Example 5: Multiple Partitions and Order By
This example demonstrates how to use multiple partitions and order by clauses.
DROP TABLE IF EXISTS sales;
CREATE TABLE sales (
id INT PRIMARY KEY,
product VARCHAR(50),
region VARCHAR(50),
revenue INT
);
INSERT INTO sales (id, product, region, revenue) VALUES
(1, 'Product A', 'North', 1000),
(2, 'Product A', 'South', 2000),
(3, 'Product B', 'North', 1500),
(4, 'Product B', 'South', 2500),
(5, 'Product A', 'North', 1200);
SELECT
product,
region,
revenue,
CUME_DIST() OVER (PARTITION BY product, region ORDER BY revenue) AS cume_dist
FROM sales;
The output will be:
+-----------+--------+---------+--------------+
| product | region | revenue | cume_dist |
+-----------+--------+---------+--------------+
| Product A | North | 1000 | 0.5000000000 |
| Product A | North | 1200 | 1.0000000000 |
| Product A | South | 2000 | 1.0000000000 |
| Product B | North | 1500 | 1.0000000000 |
| Product B | South | 2500 | 1.0000000000 |
+-----------+--------+---------+--------------+
In this example, the CUME_DIST()
function calculates the cumulative distribution within each product and region partition, sorted by the revenue column.
Related Functions
The following are a few functions related to the MariaDB CUME_DIST()
function:
- MariaDB
RANK()
function is used to assign a rank to each row within a partition, with ties receiving the same rank. - MariaDB
DENSE_RANK()
function is used to assign a rank to each row within a partition, with ties receiving consecutive ranks. - MariaDB
PERCENT_RANK()
function is used to calculate the relative rank of a value within a group of values, ranging from 0 to 1.
Conclusion
The MariaDB CUME_DIST()
function is a powerful tool for calculating the cumulative distribution of values within groups or partitions.
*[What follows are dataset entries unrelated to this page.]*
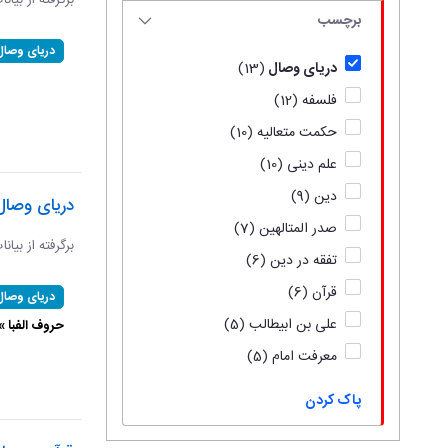
برگرفته از بیان
برچسب
دریای وصال
دریای وصال
(13)
فلسفه
(12)
حکمت متعالیه
(10)
علم دینی
(10)
دین
(9)
دریای وصال
صدر المتالهین
(7)
برگرفته از بیان
تفقه در دین
(6)
قرآن
(6)
دریای وصال
علی بن ابیطالب
(5)
حروف الفبا 
معرفت امام
(5)
پاک کردن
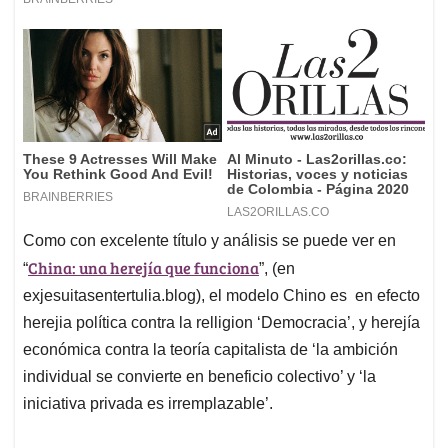
Como con excelente título y análisis se puede ver en
China: una herejía que funciona
“
”, (en
exjesuitasentertulia.blog), el modelo Chino es en efecto
herejia política contra la relligion ‘Democracia’, y herejía
económica contra la teoría capitalista de ‘la ambición
individual se convierte en beneficio colectivo’ y ‘la
iniciativa privada es irremplazable’.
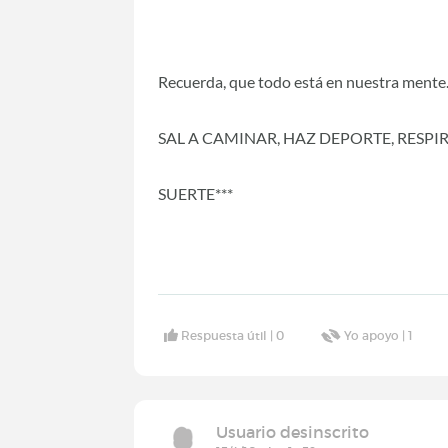
Recuerda, que todo está en nuestra mente
SAL A CAMINAR, HAZ DEPORTE, RESPI
SUERTE***
Respuesta útil |
0
Yo apoyo |
1
Usuario desinscrito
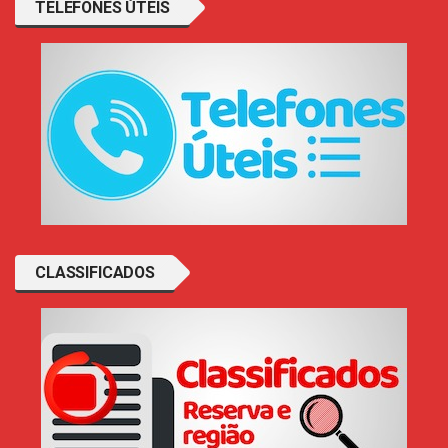
TELEFONES ÚTEIS
CLASSIFICADOS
It can be used in various scenarios, such as analyzing sales data, academic performance, or any other data that requires ranking or distribution analysis. By understanding how to use the CUME_DIST()
function effectively, you can gain valuable insights into your data and make informed decisions based on the relative positions of values within their respective groups.